Мы не сердились на вагоновожатого, не хмурились в его сторону, ибо сами были ещё в полусне, тем, утренним, миролюбивым народом5. Отец поднимался ровно в четыре, а я лежал… лежал …лежал целых четверть часа, до той самой минуты, когда он, уже одетый, спрашивал, надевая ботинки:
— Ну, так что, ты сегодня не идёшь на тренировку?
— Иду! — взвивался я и напяливал одежду скорее, чем отец успевал отпереть входную дверь.
Видение двухэтажных домов, обведённых по контуру исходящим от них теплом, до сих пор преследует меня. Казалось, каждый — в своей уютной скорлупе, мантии, колыбели, которую нельзя разрушить ничем. Пол века спустя, когда от домов на этой улице остался единственный, чудом — тот в котором жили некогда мы, глядя на выселенные квартиры, слепые из-за побитых стёкол оконные проёмы, делалось не по себе. И, сколь не искал я той волшебной, полупрозрачной пелены у стен, их не было больше.
Были беззащитны, ранимы и мы, когда брели по узкому, обросшему сугробами тротуару до трамвайной остановки, а после, стараясь не коснуться перил и самой дверцы, забирались в выстуженный колодец вагона.
Опуститься на сидение, было всё равно, что сесть в сугроб, или на лёд катка. Поэтому, сгрузив вещи, мы дремали стоя, как боевые кони, разглядывая сквозь ресницы узоры инея на окне, похожие на листья цикория.

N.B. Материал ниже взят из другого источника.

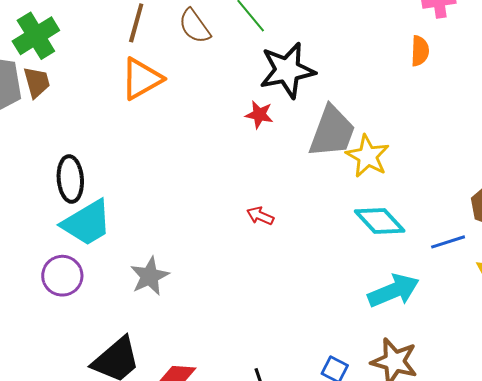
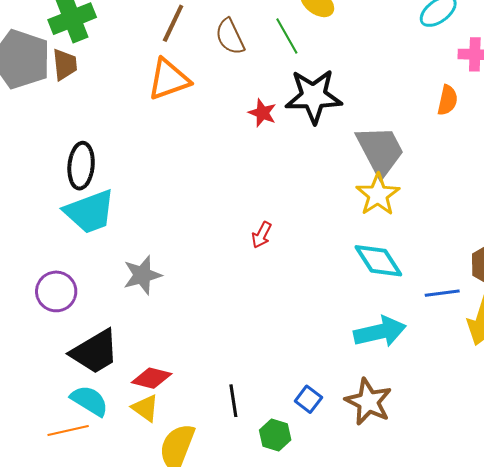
red star: (259, 115) -> (262, 113), moved
gray trapezoid: (332, 132) -> (380, 151), moved, turned -58
red arrow: (260, 216) -> (262, 235), turned -96
purple circle: (62, 276) -> (56, 291), moved

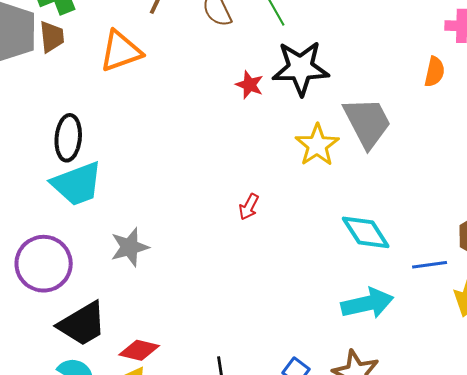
orange triangle: (169, 79) -> (121, 51), moved
yellow star: (378, 195) -> (317, 145), moved
purple circle: (56, 291) -> (44, 264), size x1.4

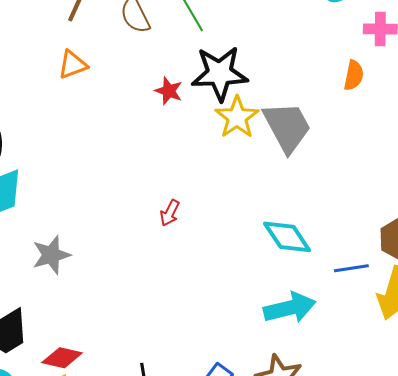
orange triangle: (121, 51) -> (73, 65), moved, size x0.7
yellow star: (317, 145) -> (237, 117), moved

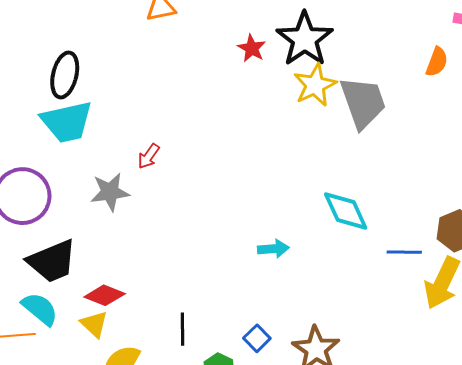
black star: (220, 73) -> (305, 39), turned 30
red arrow: (170, 213) -> (149, 156), moved
cyan arrow: (290, 308) -> (273, 249), moved, size x0.6

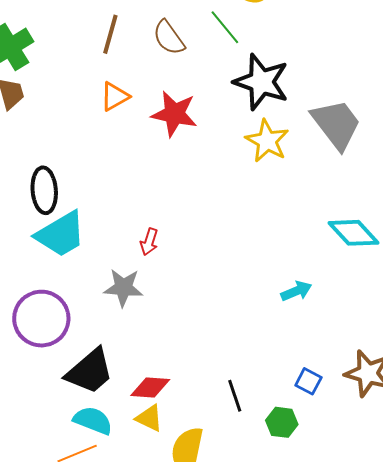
red star: (252, 48) -> (174, 114), moved, size x1.6
yellow star: (315, 85) -> (267, 141), moved
gray star: (110, 192) -> (123, 288), turned 30

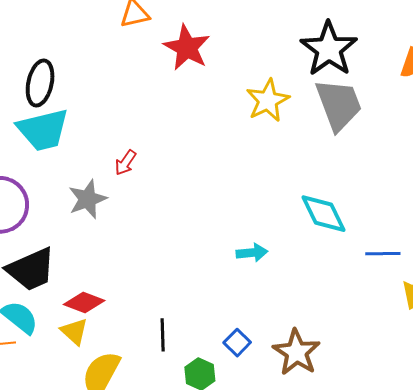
black star: (261, 82) -> (329, 49), moved
gray star: (123, 288) -> (87, 199), turned 30

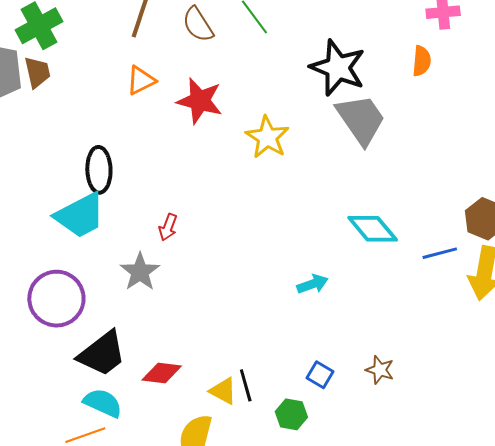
black ellipse: (40, 83) -> (99, 170), moved
yellow star: (268, 100) -> (267, 137), moved
yellow triangle: (74, 331) -> (223, 391), moved
brown star: (296, 352) -> (380, 370), size x0.6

Поездка спозаранку вошла в привычку, а посему не приходилось портить тех тонких рисунков, дабы разглядеть, не пора ли пробираться к выходу, не было надобности и считать остановки. Когда трамвай приближался к нужной, колёса постукивали не так, как прежде, они будто будили, приводили в чувство, готовили к предстоящей пробежке по спящим ещё дворам до тёмного об эту пору плавательного бассейна.
Раздевалка, душ, моноласта на ноги, трубка в зубы, и старт с тумбочки под мягкую, тёплую, ровно ватное одеяло, воду. Помнится, первые восемьсот метров я оттаивал, обнаруживая в себе всё новые и новые мускулы. Просыпался…
Тренировка начиналась загодя рабочего дня, поэтому в восемь утра, я уже был в школе, с ещё влажными волосами и слабым запахом хлорки от чистого тела. После уроков бежал в музыкашку, потом на вторую тренировку, а вечерняя, третья, заканчивалась в начале двенадцатого ночи.